/ 15 May 1998

Fly now, drink later

Melvyn Minnaar Potable pleasures

Drinking and flying is not on. Even if you’re not piloting the long-haul Boeing, alcohol indulgence is bad for your body. The hours spent physically static and confined to a seat in a pressurised cabin, exposed to the ensuing dehydration, is not the recommended

condition for a cocktail party, never mind a binge.

More often than not, boredom is the reason for drinking too much – and eating that terrible food served in the people’s part of the plane! The reality is that vast quantities of liquor are consumed on flights. And a lot of wine is drunk.

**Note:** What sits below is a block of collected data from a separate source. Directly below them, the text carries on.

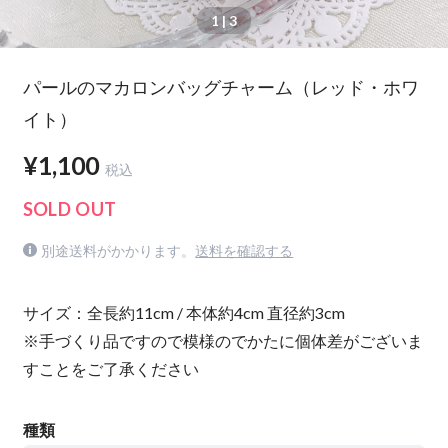
1
| 3
パールのマカロンバッグチャーム（レッド・ホワ
イト）
¥1,100
税込
SOLD OUT
別途送料がかかります。
送料を確認する
サイズ：全長約11cm / 本体約4cm 直径約3cm
※手づくり品ですので模様のでかたに個体差がございま
すことをご了承ください
種類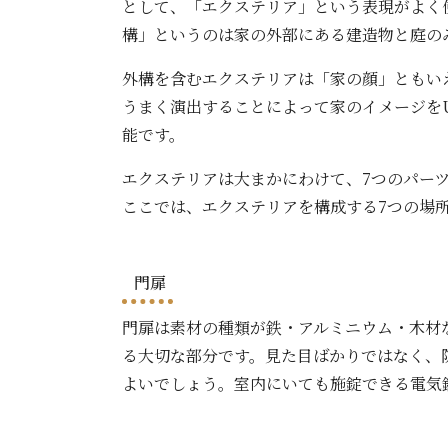
として、「エクステリア」という表現がよく
構」というのは家の外部にある建造物と庭の
外構を含むエクステリアは「家の顔」ともい
うまく演出することによって家のイメージを
能です。
エクステリアは大まかにわけて、7つのパー
ここでは、エクステリアを構成する7つの場
門扉
門扉は素材の種類が鉄・アルミニウム・木材
る大切な部分です。見た目ばかりではなく、
よいでしょう。室内にいても施錠できる電気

South African Airways caught on to the idea of linking top-quality local wine to their corporate promotion strategy years ago. And it has had good spin-offs for the

winemakers and the industry.

As far as the on-board winedrinkers are concerned, it’s only in first and business class that you get to savour the winners.

Nevertheless, Michael Fridjhon, who puts this whole business together, is devoted enough an expert and wine-lover to fight for the wine rights of the ordinary okes as well. He says they try to keep fine wines in the shelves of those charm-challenged cabinet trolleys. Those of us who sometimes try desperately to get a dumpy better than plonk may wonder about SAA theory and practice …

It’s best to stick to the Caledon water. It’s better for your health, but there’s an additional hitch, which may be reason enough not to indulge: wine at 10 000m tastes distinctly

different from when you’re sipping it at an earth-anchored dinner table.

The interesting news at the recent junket to launch this year’s on-flight wines was the results of the airline’s research to taste variations while cruising at high altitudes. Flavours like coffee, cocoa and soft fruits like banana and peach – often recognised and used in wine description – are “substantially reduced”, while “citrus-related flavinoids” taste less obvious. Ripe berry fruits, on the other hand, suffer no flavour loss.

What this means is that the “grassiness” of a sauvignon blanc will be more pronounced,

as will the “green leaf” fragrance in some new cabernets.

The brilliant, mouth-filling KWV Cathedral Cellars 1995 Cabernet Sauvignon, with its totally modern feel of ripe black berries and a touch of mint, has the body and soul for the mile-high club.

The judges gave the white wine version to Martin Meinert’s stylish Vergelegen 1996 Chardonnay Reserve. The port crowned was Carel Nel’s Boplaas 1995 Touriga Nacional, and the winning Cap Classique was Pieter Ferreira’s Graham Beck Brut Blanc de Blanc of 1992.